In a way, puzzle boxes are the purest type of game. They have a simple objective — open the box — and the actual game is figuring out how to do that. There isn’t really a tutorial or rules, just things you intrinsically pick up as you fiddle and poke at different parts to find the solution. That physicality is a big part of the experience as well, which is perhaps why some of the most successful digital puzzle boxes are on devices with touch interfaces.
Gnog is a game about solving puzzle boxes from developer KoOp. It was originally released on PS4 last year and then ported to iOS before recently coming to PC. The thing about its puzzles is that they are more than just a box on a table — each is quite literally a character. They all have strange faces on their front side, and they possess a lot of personality. Inside each box is a diorama, one that conveys a scene that makes these puzzle boxes into little adventure games.
In one level, the outside of the box is a spaceship that’s been damaged, while on the inside, there’s a two-person crew working to repair it. The puzzles have you working out how to fix the various broken parts outside the ship, as well as recovering their air and food, before eventually restoring their engine and helping them map the solar system they are in.

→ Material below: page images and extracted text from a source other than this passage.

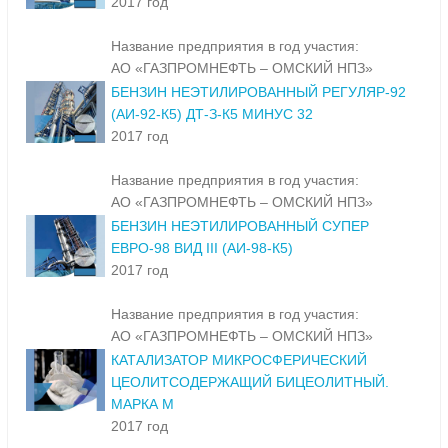
2017 год
Название предприятия в год участия:
АО «ГАЗПРОМНЕФТЬ – ОМСКИЙ НПЗ»
БЕНЗИН НЕЭТИЛИРОВАННЫЙ РЕГУЛЯР-92
(АИ-92-К5) ДТ-З-К5 МИНУС 32
2017 год
Название предприятия в год участия:
АО «ГАЗПРОМНЕФТЬ – ОМСКИЙ НПЗ»
БЕНЗИН НЕЭТИЛИРОВАННЫЙ СУПЕР
ЕВРО-98 ВИД III (АИ-98-К5)
2017 год
Название предприятия в год участия:
АО «ГАЗПРОМНЕФТЬ – ОМСКИЙ НПЗ»
КАТАЛИЗАТОР МИКРОСФЕРИЧЕСКИЙ
ЦЕОЛИТСОДЕРЖАЩИЙ БИЦЕОЛИТНЫЙ.
МАРКА М
2017 год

It’s this aspect that makes Gnog so interesting as a puzzle box game. Normally with puzzle boxes, or puzzles in general, enjoyment comes from the moments you work something out. The “Ah-ha!” moments when things start to click together are powerful, so much so that they can help you push through the parts in between those moments where things are much less enjoyable and sometimes downright boring. You can only futz with trying to correctly rotate or position blocks for so long before you lose interest.
Gnog, meanwhile, turns the puzzle-solving into something akin to playing with a toy. The simple act of fiddling with these buttons and knobs in each level brings its own amusement. Sometimes it causes something to happen, like a mouse running out of a hole in the wall only to be seen by someone who scares it back in. Sometimes your interactions simply produce a good sound. One puzzle box acts like a musical synthesizer where each button and dial affects the level’s soundtrack, changing the pitch or adding new notes and effects. You’re essentially able to create your own music as you mess around.
This structure rewards the search for a solution to the larger puzzle in a way that isn’t explicitly about the player solving the puzzle. It’s similar to what LucasArts adventure games like Monkey Island or Maniac Mansion did by infusing comedy not only into the puzzles, but into the exploration of the world as well. You weren’t just clicking on things to find a solution; you did it because it was fun to do.
For Gnog, this game design choice, coupled with the game’s playful and colorful style, turns potentially aggravating puzzle-solving into something far more relaxing and endearing. It’s not that the game isn’t challenging, but it’s so cute and charming that those challenges don’t feel stressful.